The Panama Canal might be one of the most well-known waterways on the planet, but is it still the most strategic one? This is a very complex question that requires a dive into history, trade data and some speculation over geopolitical developments.

Firstly, why was the Panama Canal initially built? The idea of cutting the Isthmus of Panama was not new by the time construction started. Indeed, there has been a previous French attempt during the 1880s, but success came only when the United States stepped in. Only in 1999 control over the canal would be transferred to the country of Panama. The idea behind its construction was to cut shipment times from Europe to Asia and between the two coasts of the United States. Accordingly, the US was and remains the main user of the canal which registered its millionth passing in 2010.
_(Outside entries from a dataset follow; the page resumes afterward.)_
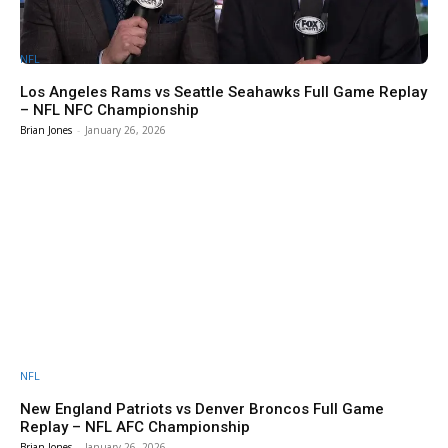
NFL
Los Angeles Rams vs Seattle Seahawks Full Game Replay
– NFL NFC Championship
Brian Jones
-
January 26, 2026
NFL
New England Patriots vs Denver Broncos Full Game
Replay – NFL AFC Championship
Brian Jones
-
January 26, 2026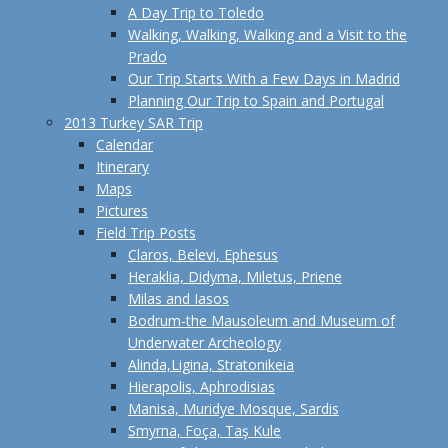
A Day Trip to Toledo
Walking, Walking, Walking and a Visit to the
Prado
Our Trip Starts With a Few Days in Madrid
Planning Our Trip to Spain and Portugal
2013 Turkey SAR Trip
Calendar
Itinerary
Maps
Pictures
Field Trip Posts
Claros, Belevi, Ephesus
Heraklia, Didyma, Miletus, Priene
Milas and Iasos
Bodrum-the Mausoleum and Museum of
Underwater Archeology
Alinda,Ligina, Stratonikeia
Hierapolis, Aphrodisias
Manisa, Muridye Mosque, Sardis
Smyrna, Foça, Taş Kule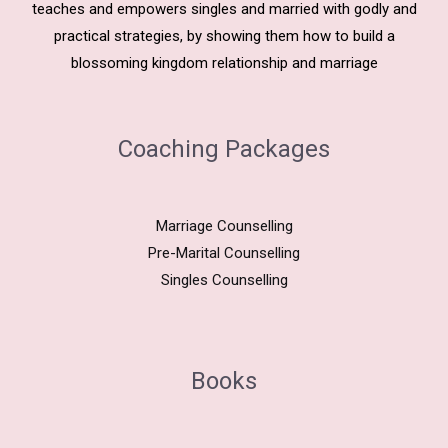
teaches and empowers singles and married with godly and
practical strategies, by showing them how to build a
blossoming kingdom relationship and marriage
Coaching Packages
Marriage Counselling
Pre-Marital Counselling
Singles Counselling
Books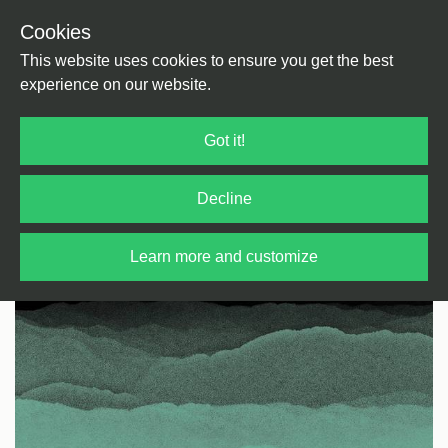
Cookies
Back
Home
/
House
/
Deep House
This website uses cookies to ensure you get the best
experience on our website.
Got it!
Decline
Learn more and customize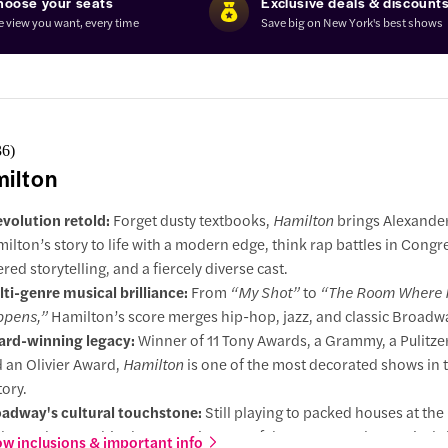
hoose your seats
Exclusive deals & discount
e view you want, every time
Save big on New York's best shows
36
)
ilton
evolution retold:
Forget dusty textbooks,
Hamilton
brings Alexande
ilton’s story to life with a modern edge, think rap battles in Congr
ered storytelling, and a fiercely diverse cast.
ti-genre musical brilliance:
From
“My Shot”
to
“The Room Where I
ppens,”
Hamilton’s score merges hip-hop, jazz, and classic Broadw
rd-winning legacy:
Winner of 11 Tony Awards, a Grammy, a Pulitzer
 an Olivier Award,
Hamilton
is one of the most decorated shows in 
tory.
adway's cultural touchstone:
Still playing to packed houses at the
gers Theatre, this show remains one of the most popular musicals 
w inclusions & important info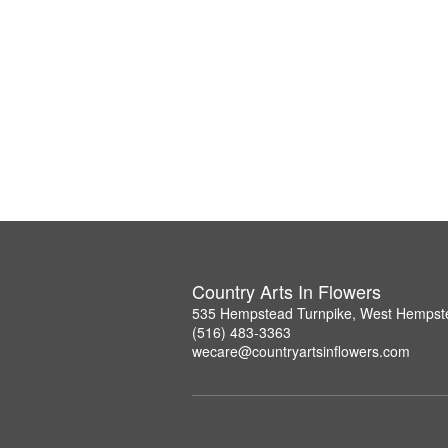
Country Arts In Flowers
535 Hempstead Turnpike, West Hempst
(516) 483-3363
wecare@countryartsinflowers.com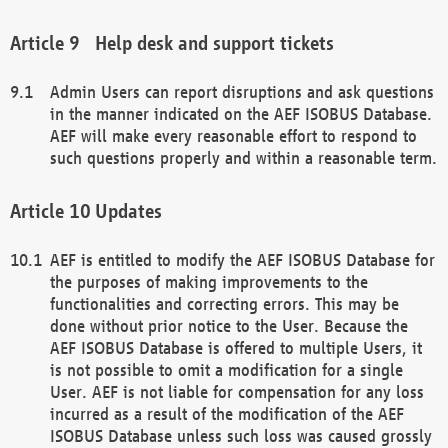
Help desk and support tickets
Admin Users can report disruptions and ask questions
in the manner indicated on the AEF ISOBUS Database.
AEF will make every reasonable effort to respond to
such questions properly and within a reasonable term.
Updates
AEF is entitled to modify the AEF ISOBUS Database for
the purposes of making improvements to the
functionalities and correcting errors. This may be
done without prior notice to the User. Because the
AEF ISOBUS Database is offered to multiple Users, it
is not possible to omit a modification for a single
User. AEF is not liable for compensation for any loss
incurred as a result of the modification of the AEF
ISOBUS Database unless such loss was caused grossly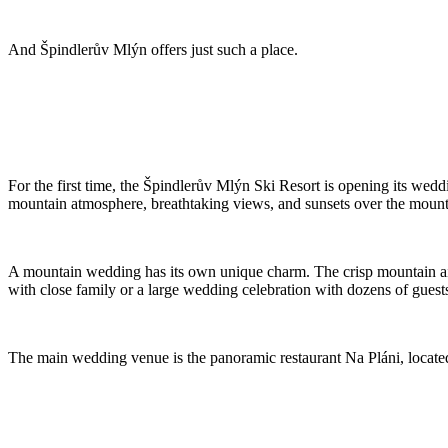
And Špindlerův Mlýn offers just such a place.
For the first time, the Špindlerův Mlýn Ski Resort is opening its we
mountain atmosphere, breathtaking views, and sunsets over the mountai
A mountain wedding has its own unique charm. The crisp mountain air
with close family or a large wedding celebration with dozens of guests,
The main wedding venue is the panoramic restaurant Na Pláni, located at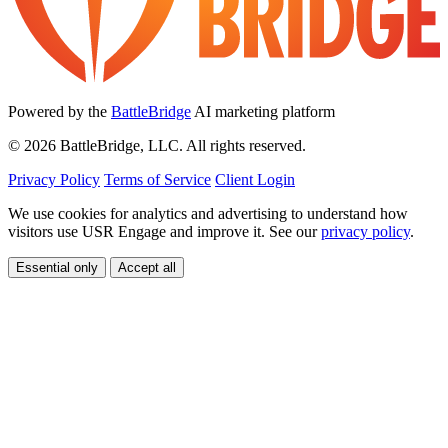
Powered by the
BattleBridge
AI marketing platform
© 2026 BattleBridge, LLC. All rights reserved.
Privacy Policy
Terms of Service
Client Login
We use cookies for analytics and advertising to understand how
visitors use USR Engage and improve it. See our
privacy policy
.
Essential only
Accept all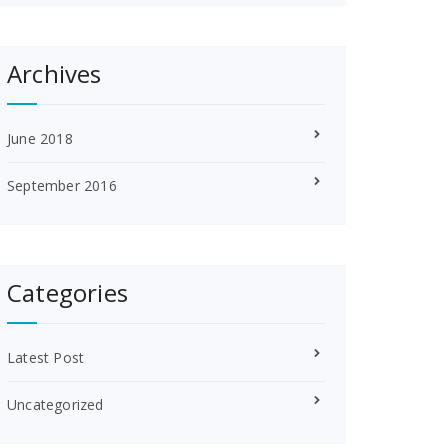
Archives
June 2018
September 2016
Categories
Latest Post
Uncategorized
This waterway has been the centre of vital trading routes for most of the 20th century and still is extremely valuable to international trade. This is further evidenced by the numerous interventions, more or less direct, that this small nation has witnessed since its inception. Especially in the early days, the interest of the United States to protect its extremely expensive project was such that military interventions were constitutionally allowed by the newly formed Republic of Panama. In fact, not shy of using this newly found power, the US conducted four bloodless military interventions between 1908 and 1925. Most notably, the country was invaded for the last time in 1989 under the Bush administration. From this point onwards Panama started a democratic transition and a series of privatizations that led, through the decades, to positive GDP growth until the recent COVID-19 pandemic.
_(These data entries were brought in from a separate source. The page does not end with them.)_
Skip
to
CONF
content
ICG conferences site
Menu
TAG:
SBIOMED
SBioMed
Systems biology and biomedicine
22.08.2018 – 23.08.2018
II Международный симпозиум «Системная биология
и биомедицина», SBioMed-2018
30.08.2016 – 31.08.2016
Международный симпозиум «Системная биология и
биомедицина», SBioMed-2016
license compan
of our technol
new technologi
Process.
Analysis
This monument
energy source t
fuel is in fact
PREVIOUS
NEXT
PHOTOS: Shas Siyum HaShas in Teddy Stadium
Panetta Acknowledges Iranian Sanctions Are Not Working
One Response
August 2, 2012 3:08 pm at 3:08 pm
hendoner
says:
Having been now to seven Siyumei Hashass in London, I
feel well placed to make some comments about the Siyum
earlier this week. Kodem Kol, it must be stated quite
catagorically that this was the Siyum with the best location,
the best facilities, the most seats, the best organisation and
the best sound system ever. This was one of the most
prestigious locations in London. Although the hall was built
Moreover, the Panama Canal is among the largest contributors to the State’s Treasury and its revenues have been constantly increasing. Additionally, it is forecasted, after the opening of new locks aimed at making the Canal the centre of global trade once more, that the revenues for the fiscal year 2022 will reach $4.2 billion. Thus, could we confidently affirm that this infrastructure project has been a success? Yes and no. Indeed, the Canal has successfully adapted to the new paradigm dictated by the contemporary transhipment model and the consequent need for increasingly larger cargo ships, but its use still remains tightly linked to the economic might of the United States. This has obvious implications that will be analysed in the following paragraphs, where the reasoning will fall more into the realm of possibilities.

Firstly, it must be taken into consideration that various historic processes heavily affected the composition of the US economy, thus making it a net importer running on constant trade deficits. This had repercussions over the global centre of trade and led to a reshaping of the supply chains, that became more global with the outsourcing of manufacturing to Asia. Therefore, the United States went from being the mightiest industrial power during the first decades of the Canal’s existence to a mostly debt-driven service economy. The same, to different degrees, happened to Western Europe, thus creating large manufacturing hubs abroad that mostly ship their goods towards the wealthier consumer markets of the West. The effect of this historic process has led to the shift of the centre of global trade from the Atlantic to the Pacific and Indian oceans. In the context of this transition, China has been the net gainer and its exports topped $3.5 trillion in 2021. This sum is significant, especially when taking into account the $1 trillion less of goods exported by the US for the same fiscal year. Furthermore, the deterioration of US-China relations prompted a reduction in the volume of trade between the two countries. However, this did not alter the US’s position as the largest trading partner for China. On the contrary, the value of the EU’s trade with the Asian giant has been steadily increasing; trade that mostly passes through the Suez Canal. But there is good news for the Panama Canal. In fact,  the EU-US trade volume has steadily increased too and the fastest way for European goods to reach the other coast of the United States is via the Isthmus of Panama.

Secondly, serious consideration must be given to the new trading routes that are opening up in the Arctic region due to man-made climate change. Indeed, this is not only a threat to the Panama Canal, but to the Suez Canal as well. In fact, not having to pay any toll or having to pass through foreign-owned infrastructure presents many benefits to the rising international actors that are attempting to subvert the current international order. Moreover, the Northern Sea Route presents advantages in terms of shipping times if compared to the established trading routes.

Lastly, the BRI (Belt and Road Initiative) is attempting to establish sino-centric global supply chains and to penetrate economically in what has traditionally been an American-dominated area, namely Central and South America. Therefore, the Panama Canal could become an interesting hotspot for competition between the two countries. However, this could lead to either greater importance for the Canal on the world stage as well as one of the two powers seeking alternative solutions to its use.

In the face of these facts, it is difficult to draw clear-cut conclusions. Indeed, the Canal could succumb to new historical developments, but could also emerge as an increasingly strategic chokepoint once more. Paradoxically, the only certain predictable outcome is that its future will be more volatile and strictly linked to the world order that will emerge once the dust of the recent decade has settled.